YOUR INSTRUCTIONS: The output is the lines below from the one with "Какие данные нужны" through the one with "Для точного подбора оборудования нужно", both included, printed exactly and with no other line.

[RECORD EXCERPTS Boundary: Start]

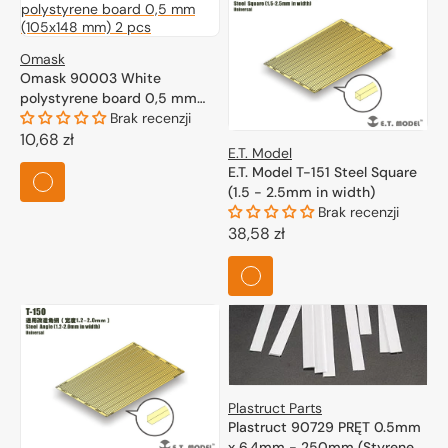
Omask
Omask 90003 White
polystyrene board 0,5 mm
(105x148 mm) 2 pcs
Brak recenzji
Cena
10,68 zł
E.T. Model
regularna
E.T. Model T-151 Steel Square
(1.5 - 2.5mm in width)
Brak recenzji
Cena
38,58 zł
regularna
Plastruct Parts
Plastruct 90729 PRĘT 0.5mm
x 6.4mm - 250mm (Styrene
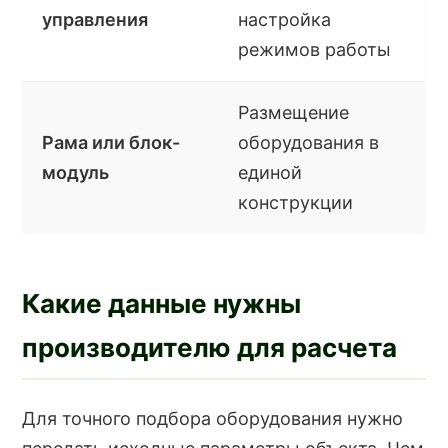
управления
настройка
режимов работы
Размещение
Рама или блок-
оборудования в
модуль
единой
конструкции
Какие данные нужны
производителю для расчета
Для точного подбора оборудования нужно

[RECORD EXCERPTS Boundary: End]
[RECORD EXCERPTS Boundary: Start]

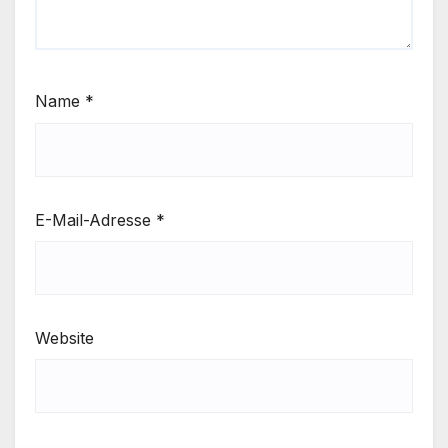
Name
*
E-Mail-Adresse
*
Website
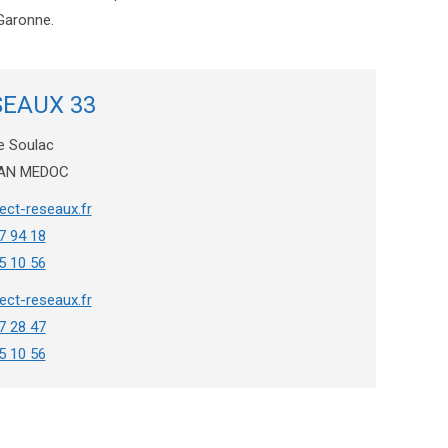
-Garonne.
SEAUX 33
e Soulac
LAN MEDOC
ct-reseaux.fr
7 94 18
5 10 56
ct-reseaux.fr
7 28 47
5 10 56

[RECORD EXCERPTS Boundary: End]

ANSWER TO THIS TASK:
Какие данные нужны
производителю для расчета
Для точного подбора оборудования нужно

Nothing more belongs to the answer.